The observed interobserver variability in D-test interpretation underscores the need for clear implementation standards to ensure reproducibility and emphasizes the need for training and refresher sessions to standardize interpretation. The incremental diagnostic yield beyond EUCAST-guided MIC categorization was modest overall, as most isolates with a positive D-test were already classified as resistant. However, in Gram-positive anaerobic cocci, the assay provided meaningful discrimination between inducible and constitutive resistance phenotypes.
Taken together, the combined application of MIC testing and targeted D-test assessment represents a rational strategy for detecting inducible MLSB resistance in anaerobes. In the absence of formal guidance, one possible approach could be to report clindamycin as resistant or to include an interpretive comment in Gram-positive anaerobic cocci with a positive D-test despite a susceptible MIC. In our cohort, the added value of D-testing was largely confined to erythromycin-resistant, clindamycin-susceptible Gram-positive cocci, where inducible resistance may escape MIC-based classification. Given the limited number of isolates analyzed, particularly the small number of inducible (type D) phenotypes, these findings should be considered preliminary and seek confirmation.
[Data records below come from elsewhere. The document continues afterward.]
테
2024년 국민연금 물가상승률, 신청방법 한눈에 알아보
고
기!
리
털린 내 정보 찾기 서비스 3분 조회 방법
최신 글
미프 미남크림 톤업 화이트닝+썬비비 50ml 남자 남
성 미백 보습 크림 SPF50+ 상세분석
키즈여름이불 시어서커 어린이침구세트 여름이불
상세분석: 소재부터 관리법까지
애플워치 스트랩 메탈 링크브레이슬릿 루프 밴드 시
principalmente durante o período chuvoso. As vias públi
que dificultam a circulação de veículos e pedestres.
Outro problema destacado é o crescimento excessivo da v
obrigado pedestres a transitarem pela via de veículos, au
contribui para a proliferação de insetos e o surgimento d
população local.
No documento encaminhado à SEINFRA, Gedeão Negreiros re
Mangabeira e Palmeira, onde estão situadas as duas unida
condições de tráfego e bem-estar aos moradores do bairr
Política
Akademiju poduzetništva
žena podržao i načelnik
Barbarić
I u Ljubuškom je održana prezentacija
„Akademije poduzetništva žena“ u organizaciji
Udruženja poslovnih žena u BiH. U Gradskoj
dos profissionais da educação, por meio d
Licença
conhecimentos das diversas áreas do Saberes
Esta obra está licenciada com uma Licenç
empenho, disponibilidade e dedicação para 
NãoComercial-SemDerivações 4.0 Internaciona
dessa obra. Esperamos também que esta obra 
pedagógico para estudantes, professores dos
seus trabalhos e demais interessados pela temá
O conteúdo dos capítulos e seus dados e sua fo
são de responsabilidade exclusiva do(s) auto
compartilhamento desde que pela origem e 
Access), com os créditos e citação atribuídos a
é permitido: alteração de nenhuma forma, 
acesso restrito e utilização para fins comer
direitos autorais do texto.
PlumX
Larger, prospective studies are needed to define its clinical impact and to refine diagnostic algorithms in this understudied group of pathogens. In parallel, systematic whole-genome sequencing of routine clinical isolates, integrated with phenotypic susceptibility data, enables the delineation of resistance and virulence determinants in a manner that extends beyond individual cases [
16,
17,
18,
19], generating knowledge that remains applicable even when sequencing is not performed and thereby informing future therapeutic and diagnostic decision-making.
4. Materials and Methods
This study represents a secondary analysis of data from a prospective strain collection of routine clinical isolates obtained from patients with anaerobic bacterial infections. A total of 56 anaerobic bacterial strains were collected between August and December 2023 from blood cultures, swabs, and implant materials.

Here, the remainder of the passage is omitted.